Outlets across the political spectrum gave voice to NOAA officials who advised residents to take caution regardless of its predictions, as "it only takes one storm to make for a very bad season." Newsweek (Center) emphasized, "Fewer storms don't necessarily mean lower risk," and cited "elevated Atlantic sea-surface temperatures" as a possible indicator of more powerful storms. USA Today (Lean Left) furthered this narrative, stating, "A lack of hurricane activity near the Gulf Coast in 2025 has left the region with a lot of hot water, ready to fuel hurricane activity." The outlet also pointed to climate change: "Several studies have shown that such storms may produce even more water under a changing climate." Outlets on the left often report on weather-related events more frequently and prominently due to their bias on climate change and more liberal audience interest.

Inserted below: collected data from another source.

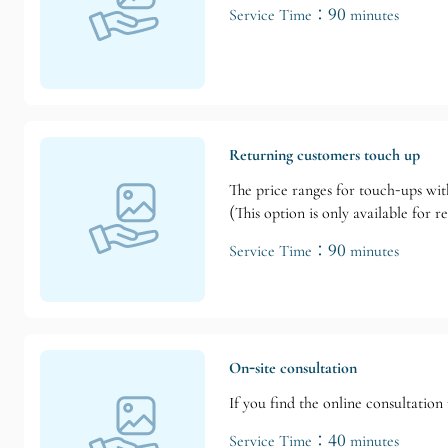
Service Time：90 minutes
Returning customers touch up
The price ranges for touch-ups wit
(This option is only available for 
Service Time：90 minutes
On-site consultation
If you find the online consultatio
Service Time：40 minutes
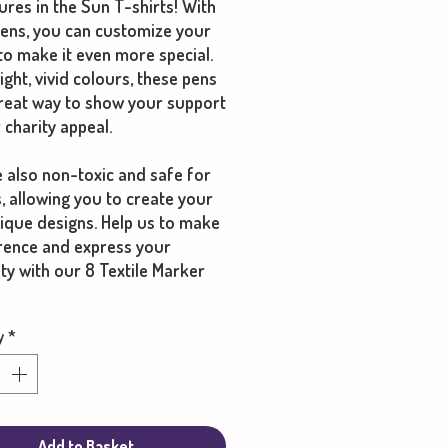
res in the Sun T-shirts! With
pens, you can customize your
 to make it even more special.
ight, vivid colours, these pens
great way to show your support
 charity appeal.
 also non-toxic and safe for
s, allowing you to create your
ique designs. Help us to make
erence and express your
ity with our 8 Textile Marker
y
*
Add to Basket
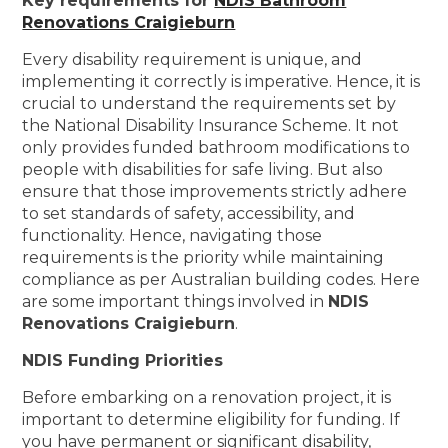
Key requirements for
NDIS Bathroom
Renovations Craigieburn
Every disability requirement is unique, and
implementing it correctly is imperative. Hence, it is
crucial to understand the requirements set by
the National Disability Insurance Scheme. It not
only provides funded bathroom modifications to
people with disabilities for safe living. But also
ensure that those improvements strictly adhere
to set standards of safety, accessibility, and
functionality. Hence, navigating those
requirements is the priority while maintaining
compliance as per Australian building codes. Here
are some important things involved in
NDIS
Renovations Craigieburn
.
NDIS Funding Priorities
Before embarking on a renovation project, it is
important to determine eligibility for funding. If
you have permanent or significant disability,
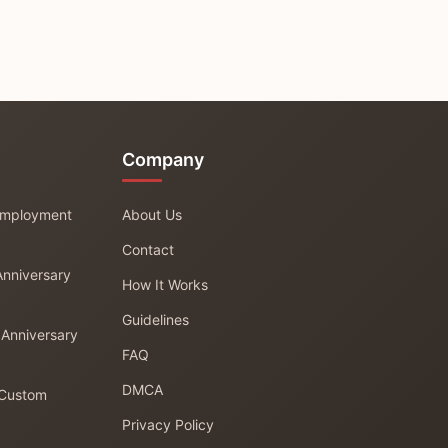
Company
 Employment
About Us
Contact
Anniversary
How It Works
Guidelines
 Anniversary
FAQ
DMCA
 Custom
Privacy Policy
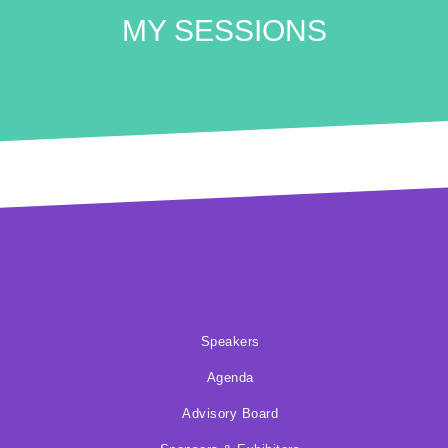
MY SESSIONS
Speakers
Agenda
Advisory Board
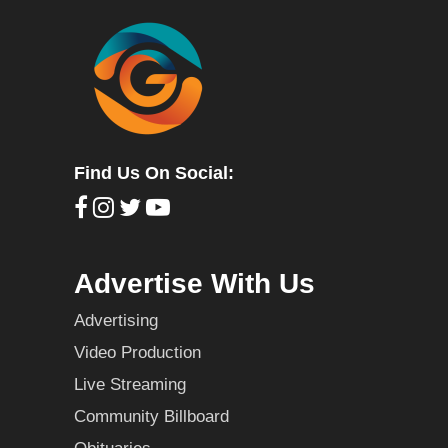
Find Us On Social:
Advertise With Us
Advertising
Video Production
Live Streaming
Community Billboard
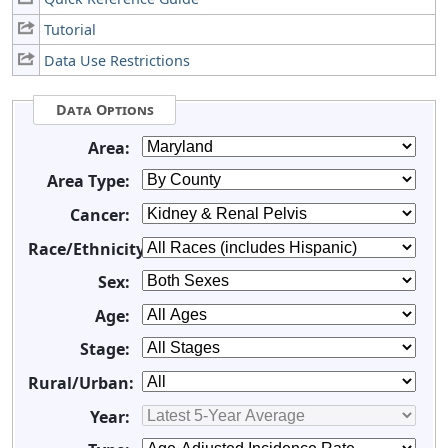
Tutorial
Data Use Restrictions
Data Options
Area:
Area Type:
Cancer:
Race/Ethnicity:
Sex:
Age:
Stage:
Rural/Urban:
Year:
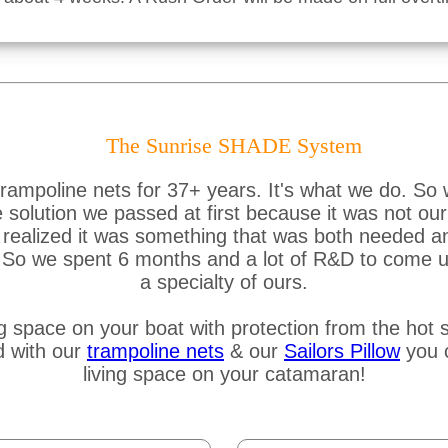
The Sunrise SHADE System
ampoline nets for 37+ years. It's what we do. So 
lution we passed at first because it was not our s
ealized it was something that was both needed and 
e. So we spent 6 months and a lot of R&D to come u
a specialty of ours.
g space on your boat with protection from the hot s
d with our
trampoline nets
& our
Sailors Pillow
you c
living space on your catamaran!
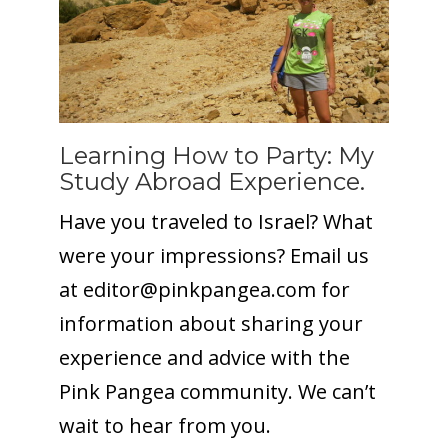
Learning How to Party: My
Study Abroad Experience.
Have you traveled to Israel? What
were your impressions? Email us
at editor@
pinkpangea.com
for
information about sharing your
experience and advice with the
Pink Pangea community. We can’t
wait to hear from you.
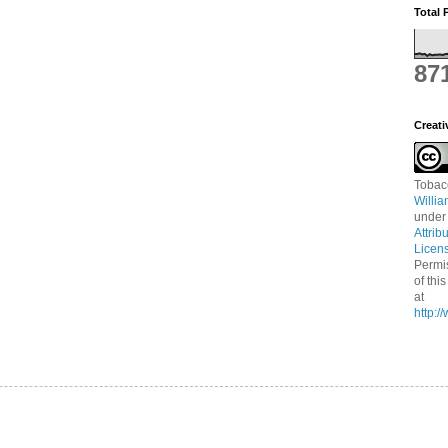
Total 
87
Creat
Tobac
Willi
under
Attrib
Licen
Permi
of thi
at
http:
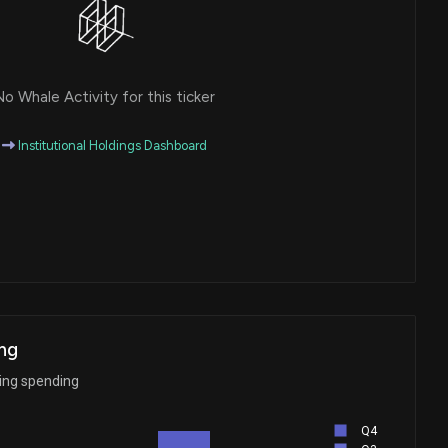
o Whale Activity for this ticker
Institutional Holdings Dashboard
ng
ying spending
Q4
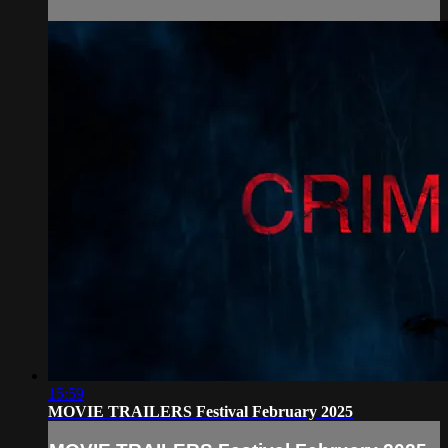
15:59
MOVIE TRAILERS Festival February 2025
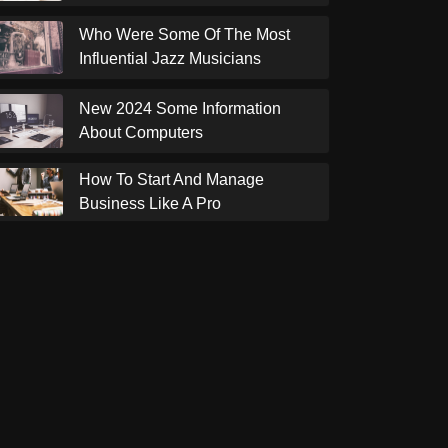
Who Were Some Of The Most
Influential Jazz Musicians
New 2024 Some Information
About Computers
How To Start And Manage
Business Like A Pro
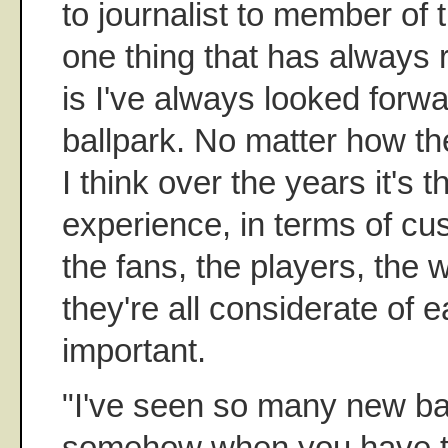
to journalist to member of t
one thing that has always
is I've always looked forwa
ballpark. No matter how th
I think over the years it's t
experience, in terms of cu
the fans, the players, the
they're all considerate of e
important.
"I've seen so many new ba
somehow when you have thi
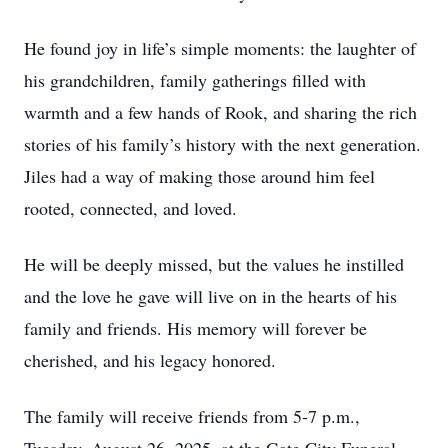
He found joy in life’s simple moments: the laughter of
his grandchildren, family gatherings filled with
warmth and a few hands of Rook, and sharing the rich
stories of his family’s history with the next generation.
Jiles had a way of making those around him feel
rooted, connected, and loved.
He will be deeply missed, but the values he instilled
and the love he gave will live on in the hearts of his
family and friends. His memory will forever be
cherished, and his legacy honored.
The family will receive friends from 5-7 p.m.,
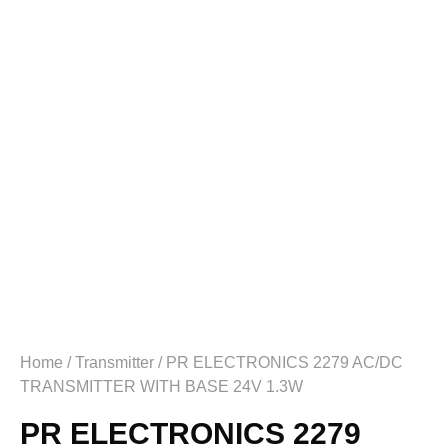
Home
/
Transmitter
/ PR ELECTRONICS 2279 AC/DC
TRANSMITTER WITH BASE 24V 1.3W
PR ELECTRONICS 2279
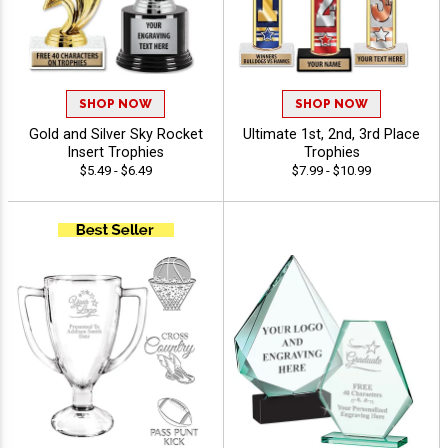
SHOP NOW
SHOP NOW
Gold and Silver Sky Rocket
Ultimate 1st, 2nd, 3rd Place
Insert Trophies
Trophies
$5.49 - $6.49
$7.99 - $10.99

RELATED: Climate Change Coverage in Media: Sensational or Warranted? | AllSides
FEMA Funds: Politico (Lean Left) reported, "The Trump administration is approaching hurricane season with the smallest disaster workforce since 2021." The outlet noted a 19% reduction in FEMA employees in Trump's second term (as of March), and it said the cuts are "raising fears that a catastrophic hurricane could overwhelm the government's ability to help desperate people and demolished communities." Some outlets – mainly local – recently reported on states receiving FEMA reimbursements, including Florida, Tennessee and Pennsylvania at the end of May.
Written by the AllSides staff (of humans). Learn more. Support our mission. Suggest an improvement to this summary.
Featured Coverage of this Story
The National Oceanic and Atmospheric Administration is predicting below-normal hurricane season in the Atlantic this year due to upcoming El Niño weather.
NOAA is predicting a 55% chance that the Atlantic will witness a below-normal season, which typically runs between June 1 and November 30.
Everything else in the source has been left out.